What to produce :: Each line below that carries the string "кухни" must appear in the answer.

Dataset records ::

>>

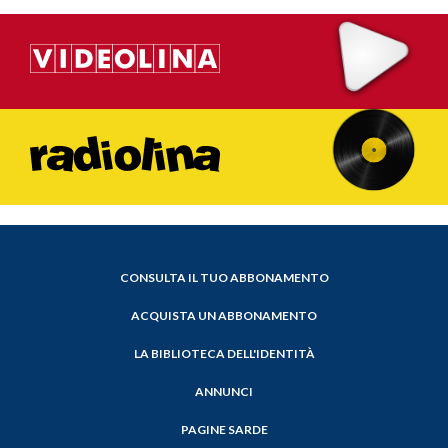
CONSULTA IL TUO ABBONAMENTO
ACQUISTA UN ABBONAMENTO
LA BIBLIOTECA DELL'IDENTITÀ
ANNUNCI
PAGINE SARDE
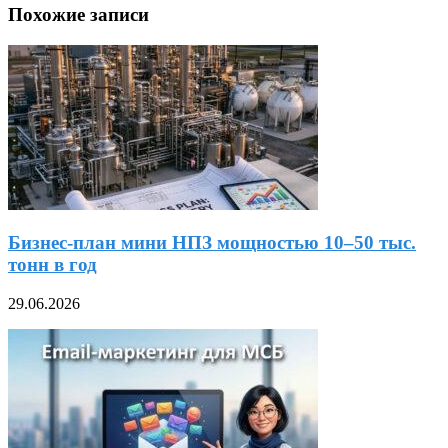
Похожие записи
Бизнес-план мини НПЗ мощностью 10–50 тыс.
тонн в год
29.06.2026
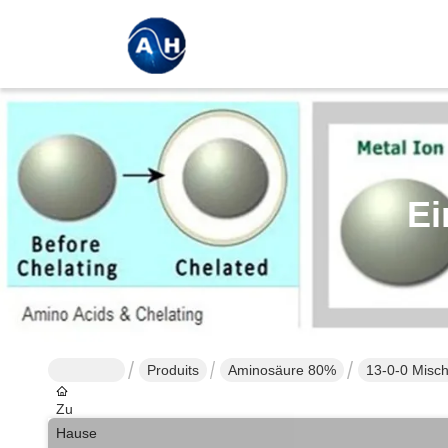
Ei
Produits
Aminosäure 80%
13-0-0 Misch
Gemüsequel
Zu
Hause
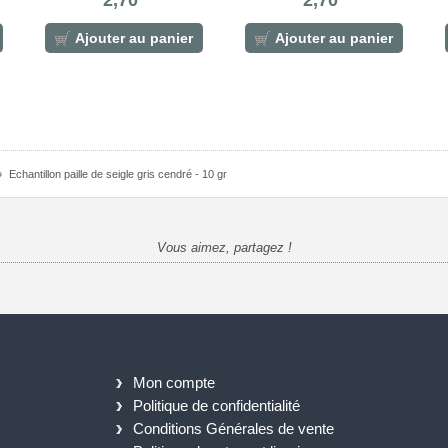
2,70
2,70
ANTCLAIR
Ajouter au panier
Ajouter au panier
Echantillon paille de seigle gris cendré - 10 gr
Vous aimez, partagez !
Mon compte
Politique de confidentialité
Conditions Générales de vente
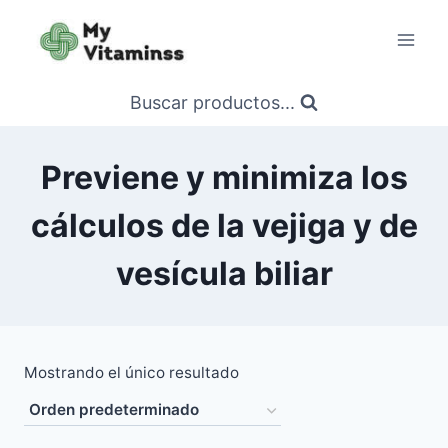
Saltar
al
contenido
Buscar productos...
Previene y minimiza los
cálculos de la vejiga y de
vesícula biliar
Mostrando el único resultado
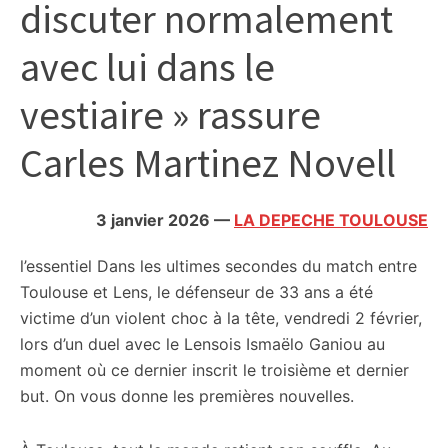
discuter normalement
citoyennes
avec lui dans le
vestiaire » rassure
Carles Martinez Novell
3 janvier 2026
—
LA DEPECHE TOULOUSE
l’essentiel
Dans les ultimes secondes du match entre
Toulouse et Lens, le défenseur de 33 ans a été
victime d’un violent choc à la tête, vendredi 2 février,
lors d’un duel avec le Lensois Ismaëlo Ganiou au
moment où ce dernier inscrit le troisième et dernier
but. On vous donne les premières nouvelles.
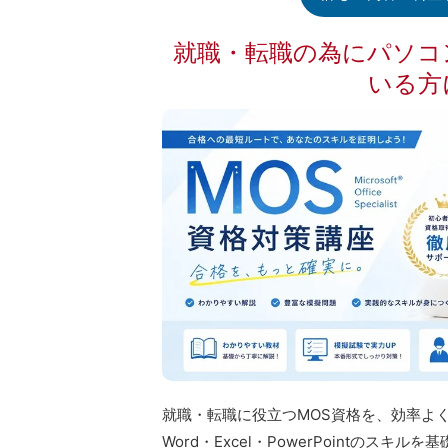
就職・転職の為にパソコ
いる方
就職・転職に役立つMOS資格を、効率よ
Word・Excel・PowerPointのスキ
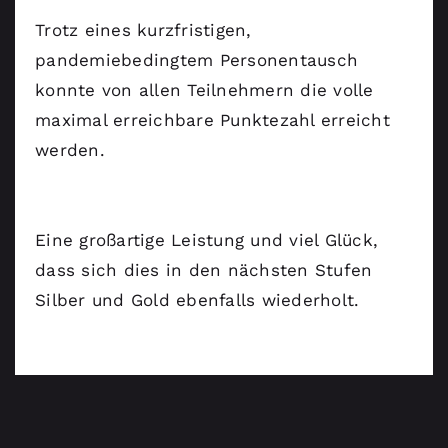
Trotz eines kurzfristigen,
pandemiebedingtem Personentausch
konnte von allen Teilnehmern die volle
maximal erreichbare Punktezahl erreicht
werden.
Eine großartige Leistung und viel Glück,
dass sich dies in den nächsten Stufen
Silber und Gold ebenfalls wiederholt.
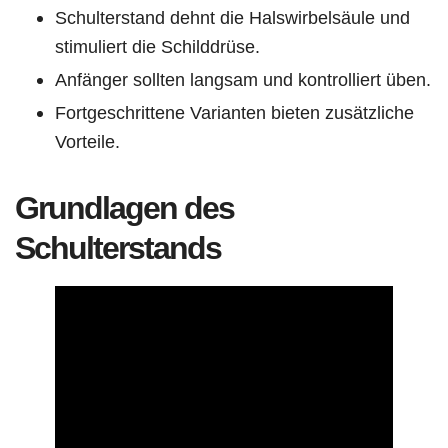
Schulterstand dehnt die Halswirbelsäule und
stimuliert die Schilddrüse.
Anfänger sollten langsam und kontrolliert üben.
Fortgeschrittene Varianten bieten zusätzliche
Vorteile.
Grundlagen des
Schulterstands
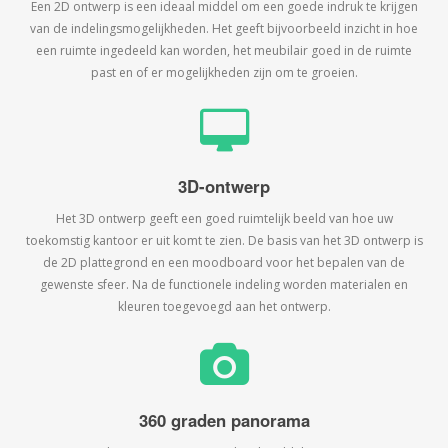
Een 2D ontwerp is een ideaal middel om een goede indruk te krijgen
van de indelingsmogelijkheden. Het geeft bijvoorbeeld inzicht in hoe
een ruimte ingedeeld kan worden, het meubilair goed in de ruimte
past en of er mogelijkheden zijn om te groeien.
3D-ontwerp
Het 3D ontwerp geeft een goed ruimtelijk beeld van hoe uw
toekomstig kantoor er uit komt te zien. De basis van het 3D ontwerp is
de 2D plattegrond en een moodboard voor het bepalen van de
gewenste sfeer. Na de functionele indeling worden materialen en
kleuren toegevoegd aan het ontwerp.
360 graden panorama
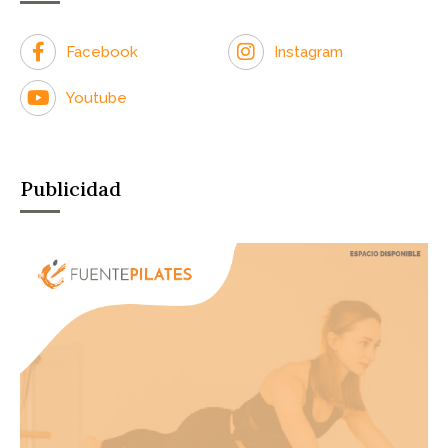
Facebook
Instagram
Youtube
Publicidad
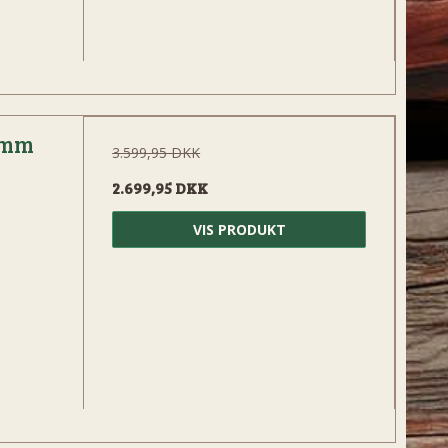
 mm
3.599,95 DKK
2.699,95 DKK
VIS PRODUKT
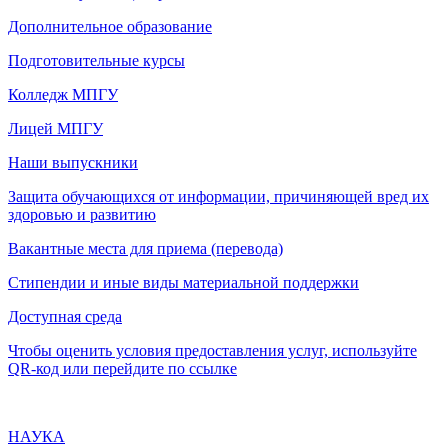
Дополнительное образование
Подготовительные курсы
Колледж МПГУ
Лицей МПГУ
Наши выпускники
Защита обучающихся от информации, причиняющей вред их
здоровью и развитию
Вакантные места для приема (перевода)
Стипендии и иные виды материальной поддержки
Доступная среда
Чтобы оценить условия предоставления услуг, используйте
QR-код или перейдите по ссылке
НАУКА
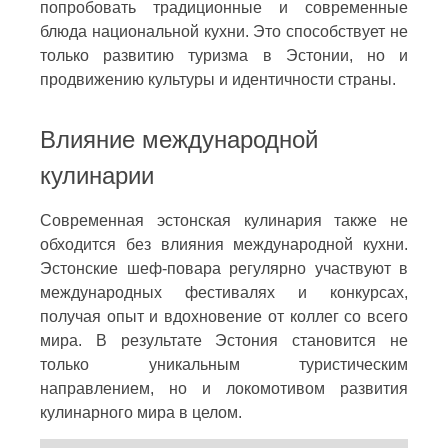
попробовать традиционные и современные
блюда национальной кухни. Это способствует не
только развитию туризма в Эстонии, но и
продвижению культуры и идентичности страны.
Влияние международной
кулинарии
Современная эстонская кулинария также не
обходится без влияния международной кухни.
Эстонские шеф-повара регулярно участвуют в
международных фестивалях и конкурсах,
получая опыт и вдохновение от коллег со всего
мира. В результате Эстония становится не
только уникальным туристическим
направлением, но и локомотивом развития
кулинарного мира в целом.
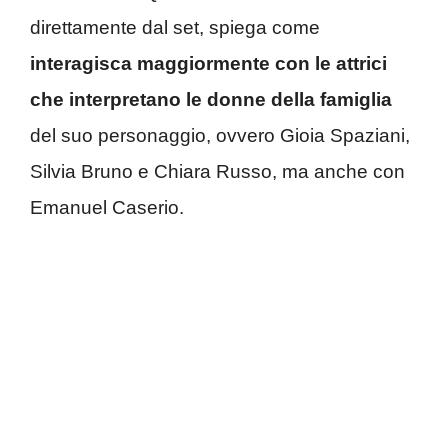
direttamente dal set, spiega come
interagisca maggiormente con le attrici
che interpretano le donne della famiglia
del suo personaggio, ovvero Gioia Spaziani,
Silvia Bruno e Chiara Russo, ma anche con
Emanuel Caserio.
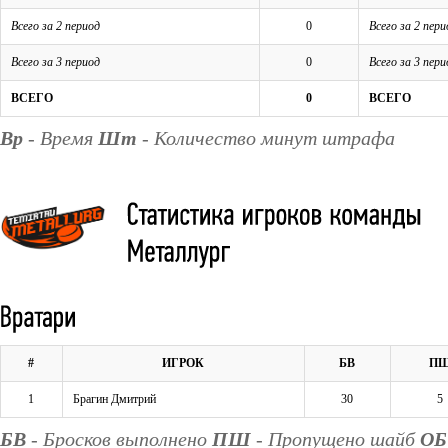
Всего за 2 период
0
Всего за 2 пери
Всего за 3 период
0
Всего за 3 пери
ВСЕГО
0
ВСЕГО
Вр
- Время
Шт
- Количество минут штрафа
#
ИГРОК
БВ
П
1
Брагин Дмитрий
30
5
БВ
- Бросков выполнено
ПШ
- Пропущено шайб
ОБ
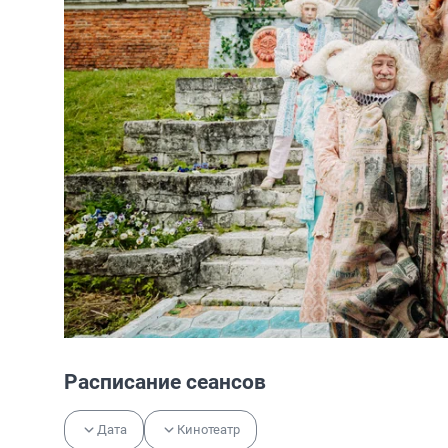
Расписание сеансов
Дата
Кинотеатр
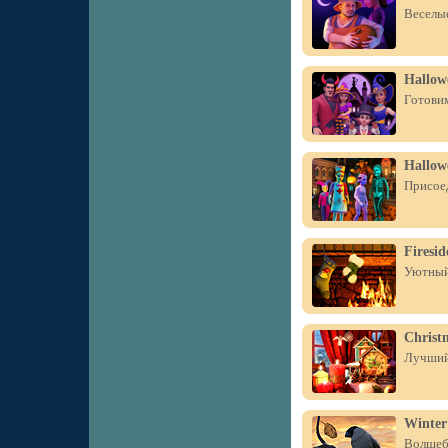
Веселые
Hallow
Готовим
Hallowe
Присоед
Firesid
Уютный 
Christ
Лучший 
Winter
Волшебн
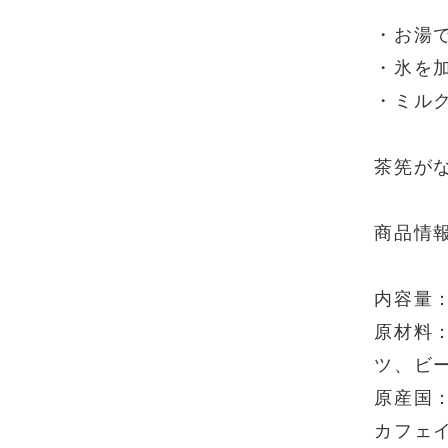
・お湯
・氷を
・ミル
茶筅が
商品情
内容量：
原材料
ツ、ビ
原産国
カフェ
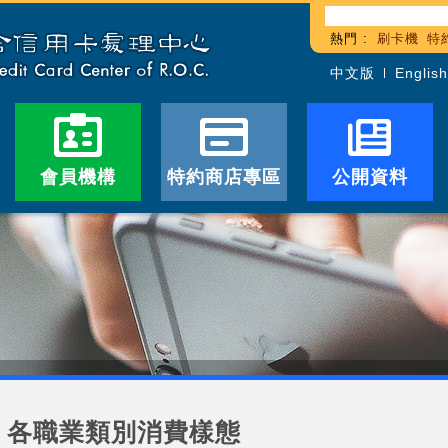
熱門 :
刷卡機
特
中文版
English
會員機構
特約商店專區
公開資料
各職業類別消費樣態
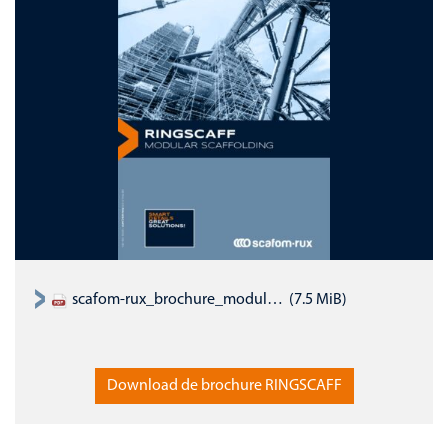
scafom-rux_brochure_modular-scaffold_ringscaff_EN.pdf
(7.5 MiB)
Download de brochure RINGSCAFF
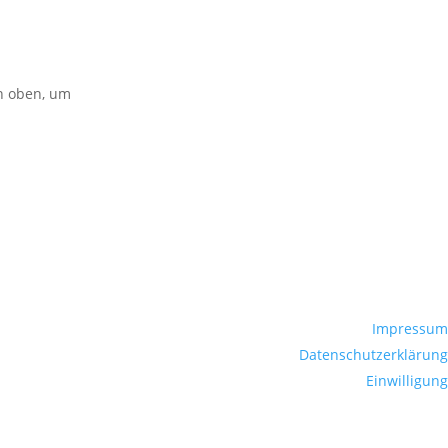
on oben, um
Impressum
Datenschutzerklärung
Einwilligung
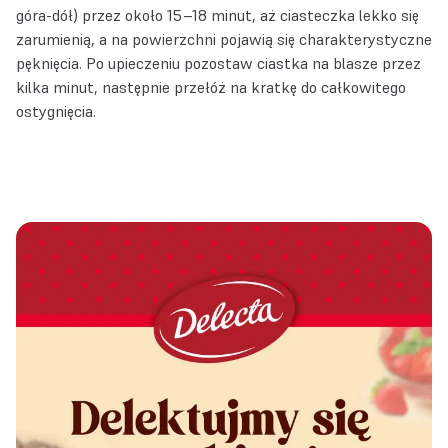
góra-dół) przez około 15–18 minut, aż ciasteczka lekko się
zarumienią, a na powierzchni pojawią się charakterystyczne
pęknięcia. Po upieczeniu pozostaw ciastka na blasze przez
kilka minut, następnie przełóż na kratkę do całkowitego
ostygnięcia.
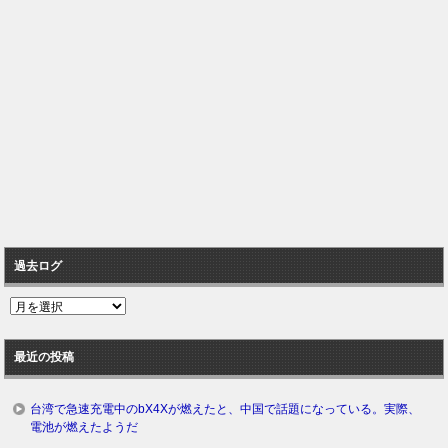
過去ログ
過
去
ロ
最近の投稿
グ
台湾で急速充電中のbX4Xが燃えたと、中国で話題になっている。実際、
電池が燃えたようだ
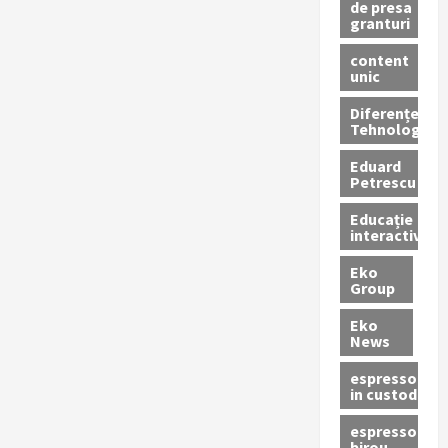
de presa
granturi
content
unic
Diferențe
Tehnologice
Eduard
Petrescu
Educație
interactivă
Eko
Group
Eko
News
espressoare
in custodie
espressor
birou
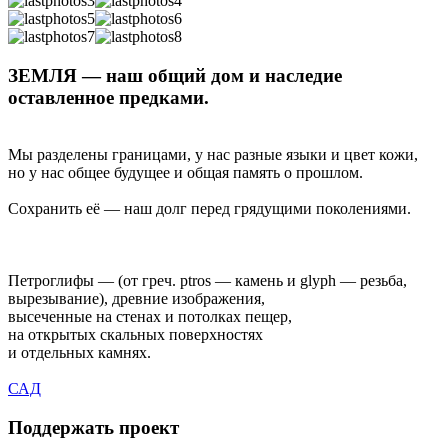
ЗЕМЛЯ — наш общий дом и наследие
оставленное предками.
Мы разделены границами, у нас разные языки и цвет кожи,
но у нас общее будущее и общая память о прошлом.
Сохранить её — наш долг перед грядущими поколениями.
Петроглифы — (от греч. ptros — камень и glyph — резьба,
вырезывание), древние изображения,
высеченные на стенах и потолках пещер,
на открытых скальных поверхностях
и отдельных камнях.
САД
Поддержать проект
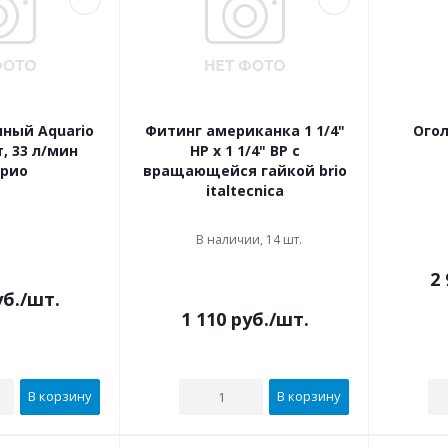
ный Aquario
Фитинг американка 1 1/4"
Огол
т, 33 л/мин
НР х 1 1/4" ВР с
арио
вращающейся гайкой brio
italtecnica
В наличии
В наличии, 14 шт.
2 
б.
/шт.
1 110
руб.
/шт.
В корзину
В корзину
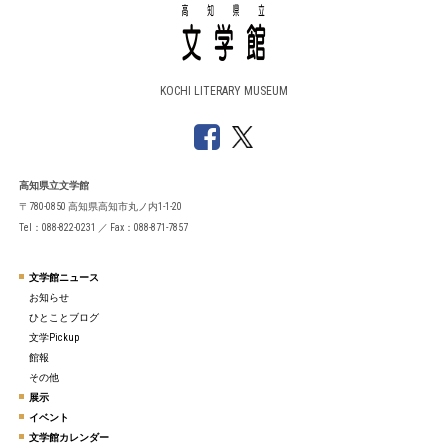
KOCHI LITERARY MUSEUM
高知県立文学館
〒780-0850 高知県高知市丸ノ内1-1-20
Tel：088-822-0231 ／ Fax：088-871-7857
文学館ニュース
お知らせ
ひとことブログ
文学Pickup
館報
その他
展示
イベント
文学館カレンダー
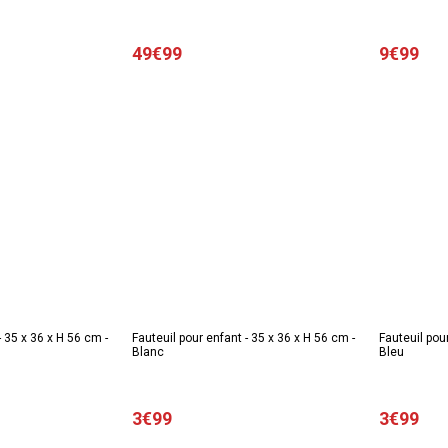
49€99
9€99
- 35 x 36 x H 56 cm -
Fauteuil pour enfant - 35 x 36 x H 56 cm -
Fauteuil pou
Blanc
Bleu
3€99
3€99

<<

Task result ::
блюда национальной кухни. Это способствует не
обходится без влияния международной кухни.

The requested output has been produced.